Secrets of LinkedIn’s Top Voices: What You Can Do to Make Your Writing Stand Out
December 12, 2016
Every day on LinkedIn, we see professionals taking to their keyboards to make sense of the world. We now have more than 3 million unique writers on the publishing platform creating 160,000 articles per week. Today we spotlight the must-know writers of 2016 with our second-annual LinkedIn Top Voices list.
Here are steps you can take to start writing on LinkedIn now—and just maybe we’ll see you on the LinkedIn Top Voices list next year.
Write What You Know
Plumb your professional world to come up with topics. What tricks do you employ every day that make your work life easier? What failures have you had along the way that helped turn you into a success? What inspired you to do what you do? Use the details from your life to help others be better in theirs.
This approach has been wildly successful for many of our Top Voices, such as Michelle Chaffee’s takedown of the healthcare system from her experience as a cancer patient or Joah Spearman’s struggle (and eventual successes) after getting rejected from Y Combinator or Katie Martell’s decision to leave her “real job” to become an independent consultant.
Make It Timely
Readers are looking for timely content that’s relevant to them today. The more you offer your take on what’s happening today, the more of an impact you’ll have.

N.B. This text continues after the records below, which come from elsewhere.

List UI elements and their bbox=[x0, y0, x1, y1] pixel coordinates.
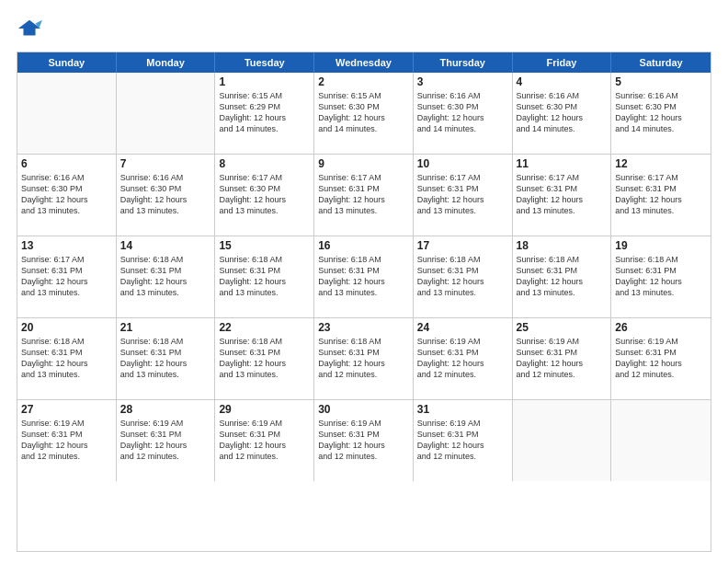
header bbox=[17, 17, 711, 42]
calendar: SundayMondayTuesdayWednesdayThursdayFrid… bbox=[17, 52, 711, 552]
cell-info: Sunrise: 6:16 AM Sunset: 6:30 PM Dayligh… bbox=[517, 90, 608, 135]
cell-info: Sunrise: 6:16 AM Sunset: 6:30 PM Dayligh… bbox=[120, 172, 211, 217]
calendar-header-cell: Saturday bbox=[611, 52, 711, 73]
day-number: 31 bbox=[417, 403, 508, 416]
calendar-cell: 19Sunrise: 6:18 AM Sunset: 6:31 PM Dayli… bbox=[611, 236, 711, 317]
calendar-cell: 23Sunrise: 6:18 AM Sunset: 6:31 PM Dayli… bbox=[314, 318, 414, 399]
day-number: 29 bbox=[219, 403, 310, 416]
calendar-cell: 26Sunrise: 6:19 AM Sunset: 6:31 PM Dayli… bbox=[611, 318, 711, 399]
calendar-cell: 18Sunrise: 6:18 AM Sunset: 6:31 PM Dayli… bbox=[513, 236, 612, 317]
cell-info: Sunrise: 6:19 AM Sunset: 6:31 PM Dayligh… bbox=[21, 418, 112, 463]
cell-info: Sunrise: 6:18 AM Sunset: 6:31 PM Dayligh… bbox=[120, 336, 211, 381]
calendar-cell: 3Sunrise: 6:16 AM Sunset: 6:30 PM Daylig… bbox=[414, 73, 513, 154]
logo bbox=[17, 17, 46, 42]
day-number: 4 bbox=[517, 75, 608, 88]
cell-info: Sunrise: 6:18 AM Sunset: 6:31 PM Dayligh… bbox=[21, 336, 112, 381]
cell-info: Sunrise: 6:19 AM Sunset: 6:31 PM Dayligh… bbox=[318, 418, 409, 463]
cell-info: Sunrise: 6:18 AM Sunset: 6:31 PM Dayligh… bbox=[615, 254, 707, 299]
calendar-cell bbox=[611, 400, 711, 481]
calendar-cell: 13Sunrise: 6:17 AM Sunset: 6:31 PM Dayli… bbox=[17, 236, 117, 317]
cell-info: Sunrise: 6:18 AM Sunset: 6:31 PM Dayligh… bbox=[219, 336, 310, 381]
day-number: 10 bbox=[417, 157, 508, 170]
calendar-cell: 16Sunrise: 6:18 AM Sunset: 6:31 PM Dayli… bbox=[314, 236, 414, 317]
cell-info: Sunrise: 6:19 AM Sunset: 6:31 PM Dayligh… bbox=[120, 418, 211, 463]
day-number: 19 bbox=[615, 239, 707, 252]
day-number: 3 bbox=[417, 75, 508, 88]
cell-info: Sunrise: 6:16 AM Sunset: 6:30 PM Dayligh… bbox=[615, 90, 707, 135]
day-number: 17 bbox=[417, 239, 508, 252]
cell-info: Sunrise: 6:19 AM Sunset: 6:31 PM Dayligh… bbox=[417, 418, 508, 463]
calendar-header-cell: Sunday bbox=[17, 52, 117, 73]
cell-info: Sunrise: 6:17 AM Sunset: 6:31 PM Dayligh… bbox=[615, 172, 707, 217]
calendar-header-cell: Monday bbox=[117, 52, 216, 73]
calendar-cell: 6Sunrise: 6:16 AM Sunset: 6:30 PM Daylig… bbox=[17, 155, 117, 236]
day-number: 23 bbox=[318, 321, 409, 334]
calendar-cell: 10Sunrise: 6:17 AM Sunset: 6:31 PM Dayli… bbox=[414, 155, 513, 236]
calendar-cell: 31Sunrise: 6:19 AM Sunset: 6:31 PM Dayli… bbox=[414, 400, 513, 481]
calendar-cell: 22Sunrise: 6:18 AM Sunset: 6:31 PM Dayli… bbox=[215, 318, 314, 399]
calendar-cell: 24Sunrise: 6:19 AM Sunset: 6:31 PM Dayli… bbox=[414, 318, 513, 399]
calendar-cell: 15Sunrise: 6:18 AM Sunset: 6:31 PM Dayli… bbox=[215, 236, 314, 317]
calendar-cell: 30Sunrise: 6:19 AM Sunset: 6:31 PM Dayli… bbox=[314, 400, 414, 481]
day-number: 24 bbox=[417, 321, 508, 334]
day-number: 7 bbox=[120, 157, 211, 170]
calendar-header-row: SundayMondayTuesdayWednesdayThursdayFrid… bbox=[17, 52, 711, 73]
calendar-header-cell: Friday bbox=[513, 52, 612, 73]
calendar-cell: 14Sunrise: 6:18 AM Sunset: 6:31 PM Dayli… bbox=[117, 236, 216, 317]
calendar-cell: 9Sunrise: 6:17 AM Sunset: 6:31 PM Daylig… bbox=[314, 155, 414, 236]
day-number: 28 bbox=[120, 403, 211, 416]
calendar-cell bbox=[513, 400, 612, 481]
logo-bird-icon bbox=[17, 17, 42, 42]
calendar-week: 20Sunrise: 6:18 AM Sunset: 6:31 PM Dayli… bbox=[17, 318, 711, 400]
cell-info: Sunrise: 6:15 AM Sunset: 6:29 PM Dayligh… bbox=[219, 90, 310, 135]
cell-info: Sunrise: 6:19 AM Sunset: 6:31 PM Dayligh… bbox=[615, 336, 707, 381]
calendar-cell: 17Sunrise: 6:18 AM Sunset: 6:31 PM Dayli… bbox=[414, 236, 513, 317]
cell-info: Sunrise: 6:17 AM Sunset: 6:31 PM Dayligh… bbox=[417, 172, 508, 217]
calendar-cell: 25Sunrise: 6:19 AM Sunset: 6:31 PM Dayli… bbox=[513, 318, 612, 399]
calendar-cell: 4Sunrise: 6:16 AM Sunset: 6:30 PM Daylig… bbox=[513, 73, 612, 154]
calendar-cell bbox=[117, 73, 216, 154]
day-number: 26 bbox=[615, 321, 707, 334]
calendar-cell: 8Sunrise: 6:17 AM Sunset: 6:30 PM Daylig… bbox=[215, 155, 314, 236]
calendar-cell: 27Sunrise: 6:19 AM Sunset: 6:31 PM Dayli… bbox=[17, 400, 117, 481]
cell-info: Sunrise: 6:17 AM Sunset: 6:31 PM Dayligh… bbox=[21, 254, 112, 299]
calendar-cell: 29Sunrise: 6:19 AM Sunset: 6:31 PM Dayli… bbox=[215, 400, 314, 481]
calendar-cell: 21Sunrise: 6:18 AM Sunset: 6:31 PM Dayli… bbox=[117, 318, 216, 399]
day-number: 16 bbox=[318, 239, 409, 252]
day-number: 20 bbox=[21, 321, 112, 334]
day-number: 18 bbox=[517, 239, 608, 252]
calendar-body: 1Sunrise: 6:15 AM Sunset: 6:29 PM Daylig… bbox=[17, 73, 711, 481]
calendar-cell: 5Sunrise: 6:16 AM Sunset: 6:30 PM Daylig… bbox=[611, 73, 711, 154]
calendar-cell bbox=[17, 73, 117, 154]
day-number: 8 bbox=[219, 157, 310, 170]
day-number: 30 bbox=[318, 403, 409, 416]
day-number: 27 bbox=[21, 403, 112, 416]
cell-info: Sunrise: 6:19 AM Sunset: 6:31 PM Dayligh… bbox=[417, 336, 508, 381]
day-number: 5 bbox=[615, 75, 707, 88]
cell-info: Sunrise: 6:17 AM Sunset: 6:30 PM Dayligh… bbox=[219, 172, 310, 217]
cell-info: Sunrise: 6:18 AM Sunset: 6:31 PM Dayligh… bbox=[219, 254, 310, 299]
day-number: 21 bbox=[120, 321, 211, 334]
calendar-cell: 2Sunrise: 6:15 AM Sunset: 6:30 PM Daylig… bbox=[314, 73, 414, 154]
cell-info: Sunrise: 6:16 AM Sunset: 6:30 PM Dayligh… bbox=[21, 172, 112, 217]
cell-info: Sunrise: 6:16 AM Sunset: 6:30 PM Dayligh… bbox=[417, 90, 508, 135]
calendar-header-cell: Wednesday bbox=[314, 52, 414, 73]
calendar-cell: 7Sunrise: 6:16 AM Sunset: 6:30 PM Daylig… bbox=[117, 155, 216, 236]
calendar-cell: 20Sunrise: 6:18 AM Sunset: 6:31 PM Dayli… bbox=[17, 318, 117, 399]
calendar-week: 13Sunrise: 6:17 AM Sunset: 6:31 PM Dayli… bbox=[17, 236, 711, 318]
cell-info: Sunrise: 6:18 AM Sunset: 6:31 PM Dayligh… bbox=[318, 336, 409, 381]
calendar-cell: 28Sunrise: 6:19 AM Sunset: 6:31 PM Dayli… bbox=[117, 400, 216, 481]
cell-info: Sunrise: 6:19 AM Sunset: 6:31 PM Dayligh… bbox=[219, 418, 310, 463]
cell-info: Sunrise: 6:18 AM Sunset: 6:31 PM Dayligh… bbox=[318, 254, 409, 299]
calendar-header-cell: Thursday bbox=[414, 52, 513, 73]
cell-info: Sunrise: 6:18 AM Sunset: 6:31 PM Dayligh… bbox=[120, 254, 211, 299]
cell-info: Sunrise: 6:18 AM Sunset: 6:31 PM Dayligh… bbox=[417, 254, 508, 299]
day-number: 6 bbox=[21, 157, 112, 170]
calendar-week: 1Sunrise: 6:15 AM Sunset: 6:29 PM Daylig… bbox=[17, 73, 711, 155]
calendar-header-cell: Tuesday bbox=[215, 52, 314, 73]
calendar-cell: 11Sunrise: 6:17 AM Sunset: 6:31 PM Dayli… bbox=[513, 155, 612, 236]
day-number: 12 bbox=[615, 157, 707, 170]
svg-marker-0 bbox=[18, 20, 40, 36]
day-number: 13 bbox=[21, 239, 112, 252]
day-number: 22 bbox=[219, 321, 310, 334]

Many of our standout Top Voices articles this year came in direct response to events that were taking over headlines: topics like Brexit and the economy, Peter Thiel’s war against Gawker, the insensitive language Macy’s used to announce a major layoff or discussions of race in the workplace.
In order to keep an audience engaged, shorter and frequent is better than long-winded and sporadic. Some 66 percent of our Top Voice authors published at least once a month, and most of those people published an average of four articles per month.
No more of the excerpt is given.